All that remains is to write a simple program to read the Hamiltonian cycle data out of the file, move by move, byte by byte, and run it through my virtual pocket cube:

#include <iostream>
#include <fstream>
#include "pocketcube.cpp"

int main()
    {
    pocketcube twobytwo;
 
    ifstream hamcycle ("Hamilton222.txt", ios::in);
    hamcycle.seekg (0, hamcycle.end);
    int length = hamcycle.tellg();
    hamcycle.seekg (0, hamcycle.beg);
 
    char* input = new char[1];
 
    for (int i = 0; i < length; i++)
        {
        hamcycle.read(input, 1);
        if(twobytwo.make_move(input[0])) 
            twobytwo.print_state();
        }
 
    hamcycle.close();
    return 0;
    }

And the results speak for themselves.

Booyah! We have data.

Run the program with a command redirector to dump output to a file:

D:\cycler\> cycler >2x2states.txt

…and suddenly you’ve got an 89Mb file with all the data right there. It only takes about ten seconds to finish running through the entire set.

(89 megs, compared to whatever Stupid Idea #1 was going to produce. Goes to show that your chances of re-stickering a Rubik’s Cube at random and coming up with a variation that is actually solvable are vanishingly slim.)

The results

Because it’s just the same six letters repeated over and over in various combinations, with some line endings thrown in for flavour, it compresses very well – click here to download the whole thing in a 9.3Mb 7-Zip file (the best I could do with a plain compressed .zip was about 19Mb). The expanded file is too big for Notepad to open without crashing; you’ll need Notepad++ or another smarter text editor to actually read it.

You can also download my code (the Pocket Cube class and another short program to use it), complete with verbose comments, here.

An alternative method

This would still be possible without the 2×2 Hamiltonian path, although it would have to be done in a very different way.
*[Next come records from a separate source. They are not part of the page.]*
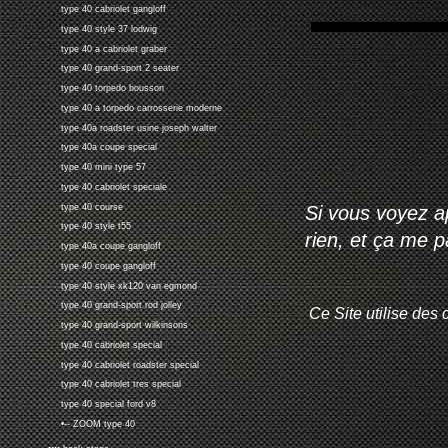
type 40 cabriolet gangloff
type 40 style 37 lodwig
type 40 a cabriolet graber
type 40 grand-sport 2 seater
type 40 torpedo bousson
type 40 a torpedo carrosserie moderne
type 40a roadster usine joseph walter
type 40a coupe special
type 40 mini type 57
type 40 cabriolet speciale
type 40 course
Si vous voyez ap
type 40 style t55
rien, et ça me 
type 40a coupe gangloff
type 40 coupe gangloff
type 40 style xk120 van egmond
type 40 grand-sport rod jolley
Ce Site utilise des 
type 40 grand-sport wilkinsons
type 40 cabriolet special
type 40 cabriolet roadster special
type 40 cabriolet tres special
type 40 special ford v8
•-- ZOOM type 40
Of the eight corners on a pocket cube, each can be in only one of eight positions, and one of three orientations. (If you’re really clever about it, you can fix one corner in space and only ‘move’ the other seven – a 2×2 has no intrinsic orientation in space because it lacks a 3×3’s ‘centre’ cubies. This property of the pocket cube is also why you can work through its entire Hamiltonian cycle making only U, R and F face moves – the D face completely changes orientation relative to the U face, even if it doesn’t physically move.)
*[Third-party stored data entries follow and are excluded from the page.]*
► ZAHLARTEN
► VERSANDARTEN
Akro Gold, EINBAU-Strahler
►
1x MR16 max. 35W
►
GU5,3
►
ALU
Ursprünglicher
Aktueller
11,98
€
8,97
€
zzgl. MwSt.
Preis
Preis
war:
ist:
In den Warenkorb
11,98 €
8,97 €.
If you’re careful with the rules about which corners can be rotated at any given time, you could generate the individual states just by exhaustively permuting the corners rather than the individual stickers. This approach was a little bit beyond my idle programming skills on the weekend I had spare for this project, and by the time I realised exactly how it could be done, I’d already succeeded with building the states with the Hamiltonian path.

A programming oversight

The 2×2 Hamiltonian cycle data file is 3,776,220 bytes long. It contains 51,031 lines of 74 characters – 72 alphanumeric, plus two more bytes for carriage return and line feed characters. V1.0 of my program generated 3,776,220 lines of output, not the magic 3,674,160, with many unexpected duplicates; my make_move() function was cleverly ignoring the CR/LF, but my outer function was still outputting the state every time the program read in a character, so for every 72 real states, I was accidentally printing out two unchanged, duplicate lines as well. This is why make_move() in the current version returns a bool, and the for loop in cycler.cpp only prints out a state if that function returns true. The corrected code is in the zip file above.